# Does anyone wear 6 in 1 balaclava/snoods?



## emmbai90 (Sep 13, 2012)

I just boaght 2 of these, got a black one but it's more like a hood, i got a pink one with the longer and stretchy material too which should come in the next day or 2, i'm just wondering how do you turn them into a beanie hat?, i got this one: http://www.ebay.co.uk/itm/181091822565?ssPageName=STRK:MEWNX:IT&_trksid=p3984.m1439.l2649

and this black one that's less longer: http://www.ebay.co.uk/itm/1pc-New-G...587&pid=100015&prg=1006&rk=6&sd=111038246441&

I have been fiddling around with the black one since i got it and i can't seem to do it, i messaged the seller of the pink one and he said to "pull the toggle tight at one end so it closes the end off (tuck the cord in), you then roll the other end over to make the trim (the band looking part after it's rolled up) or can leave in unrolled for a longer beanie hat"

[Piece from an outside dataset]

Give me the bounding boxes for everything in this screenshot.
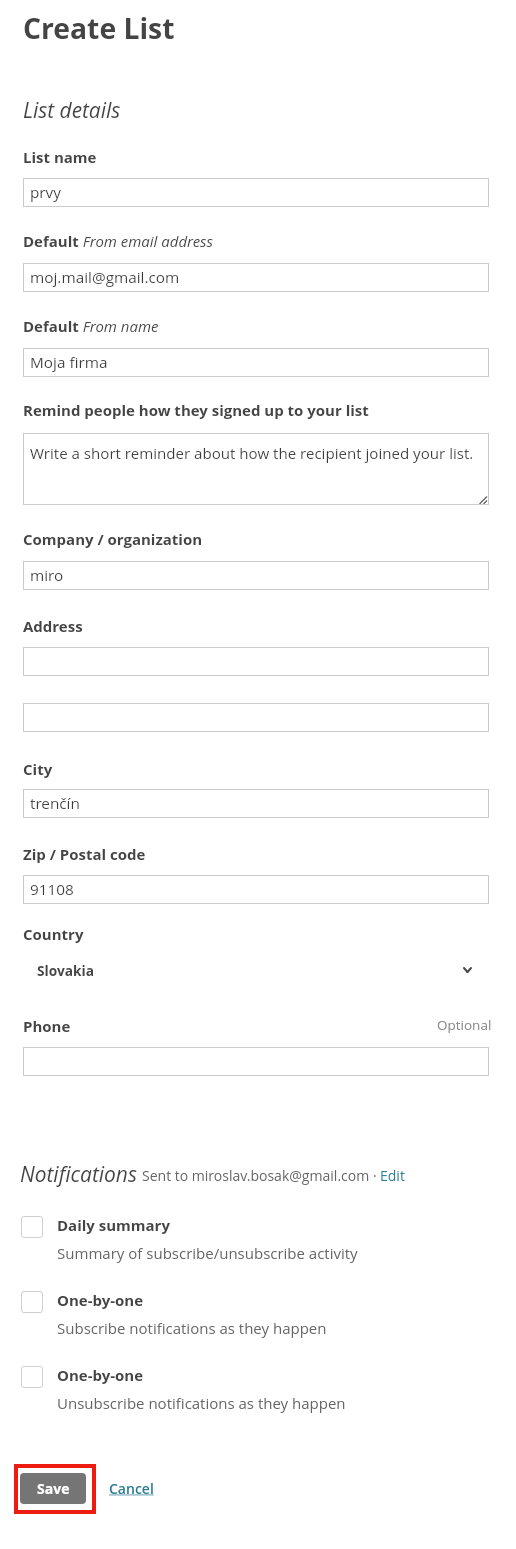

I just don't think this entirely applies to that second one, the one i gave you in the link is grey but i have black.


----------



## emmbai90 (Sep 13, 2012)

The pink one is easy to turn into a beanie you just pull the toggle, tuck it in the fold it like he said but the black one i can't seem to do it, if you look at the pictures on the grey one it shows you can turn it into a little bob hat but still can't do it, anyone at all wear one like that?.


----------



## pollopicu (Jan 24, 2013)

I have the black one, not sure it has 6 functions though, but they're great for jogging.


----------